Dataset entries
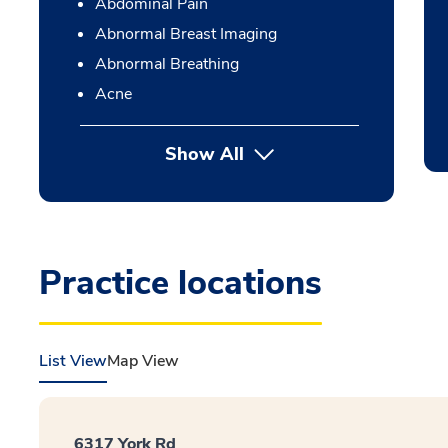
Abdominal Pain
Abnormal Breast Imaging
Abnormal Breathing
Acne
Show All
Practice locations
List View
Map View
6317 York Rd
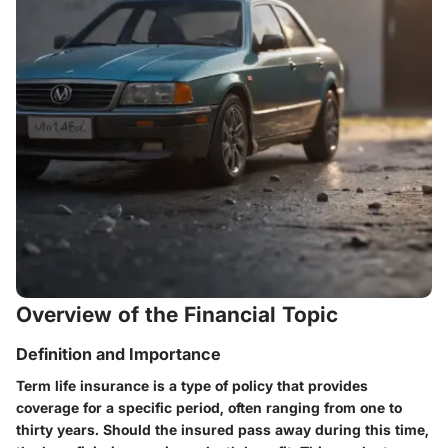
Overview of the Financial Topic
Definition and Importance
Term life insurance is a type of policy that provides
coverage for a specific period, often ranging from one to
thirty years. Should the insured pass away during this time,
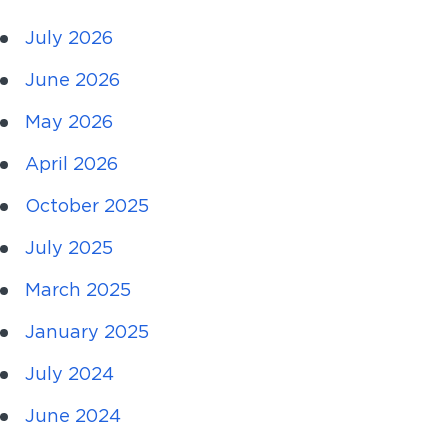
July 2026
June 2026
May 2026
April 2026
October 2025
July 2025
March 2025
January 2025
July 2024
June 2024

Work task: With the pictures left out, write out all of the data exactly.

Output:
Abdominal Pain
Abnormal Breast Imaging
Abnormal Breathing
Acne
Show All
Practice locations
List View
Map View
6317 York Rd
Overview of the Financial Topic
Definition and Importance
Term life insurance is a type of policy that provides
coverage for a specific period, often ranging from one to
thirty years. Should the insured pass away during this time,
July 2026
June 2026
May 2026
April 2026
October 2025
July 2025
March 2025
January 2025
July 2024
June 2024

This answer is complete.